The community.general.pkgng module manages binary packages installed via pkg. For ports, use the shell module with make install commands. Set BATCH=yes to avoid interactive prompts, and use the creates parameter to maintain idempotency. Binary packages cover the vast majority of use cases; compiling from ports is only necessary when you need custom build options.
How do I handle FreeBSD updates with Ansible?
For package updates, use community.general.pkgng with state: latest and name: "*" to update all installed packages.
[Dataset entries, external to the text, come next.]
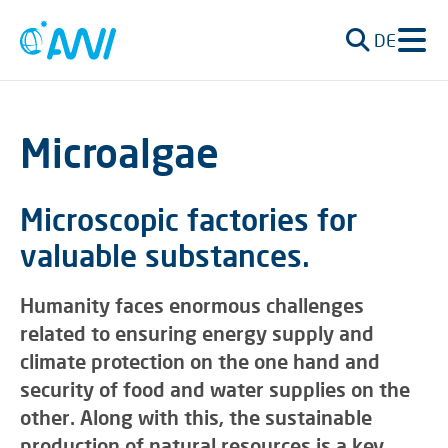
DE
Microalgae
Microscopic factories for
valuable substances.
Humanity faces enormous challenges
related to ensuring energy supply and
climate protection on the one hand and
security of food and water supplies on the
other. Along with this, the sustainable
production of natural resources is a key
For base system updates (freebsd-update), use the command module:
yaml
- name: Fetch and install FreeBSD security patches
command: freebsd-update --not-running-from-cron fetch install
register: update_result
changed_when: "'Installing updates' in update_result.stdout"
Schedule this in a dedicated maintenance playbook and always test on a staging server first.
Can Ansible manage FreeBSD jails?
Yes. While Ansible does not have a dedicated jail module in the core collection, you can manage jails through jail management tools like Bastille, BastilleBSD, or iocage using the command and shell modules. The playbook example in this guide demonstrates this approach with Bastille. For complex jail environments, write a custom Ansible module or use the community-maintained jail roles on Galaxy.
How do I speed up Ansible on FreeBSD?
Enable SSH pipelining in ansible.cfg by setting pipelining = True. This reduces the number of SSH connections per task significantly. Use ControlMaster and ControlPersist in your SSH configuration to reuse connections. Consider using mitogen as a strategy plugin for further speed improvements. Finally, group independent tasks using async and poll for parallel execution within a single host.
Is Ansible suitable for managing hundreds of FreeBSD servers?
Yes. Ansible scales well with proper configuration. Use --forks to control parallelism (default is 5, increase to 20-50 for large fleets). Organize your inventory into logical groups and use --limit for targeted runs. For very large deployments, consider AWX or Ansible Automation Platform for centralized management, scheduling, and audit logging. The agentless architecture means scaling does not require deploying or updating agents across your fleet.
Conclusion
Ansible and FreeBSD are a natural fit. The agentless architecture respects FreeBSD's philosophy of keeping the base system clean. The SSH transport leverages what FreeBSD already provides. The FreeBSD-specific modules in community.general handle the platform's unique characteristics -- rc.conf management, pkgng packages, and rc.d services -- without requiring workarounds.
Start with the hardening playbook from this guide, adapt it to your environment, and build from there. Once your first playbook is working, every additional server you bring under Ansible management reduces your operational burden. Configuration drift disappears. Rebuilding a server becomes a single command. And your documentation is the playbook itself -- always up to date, always executable.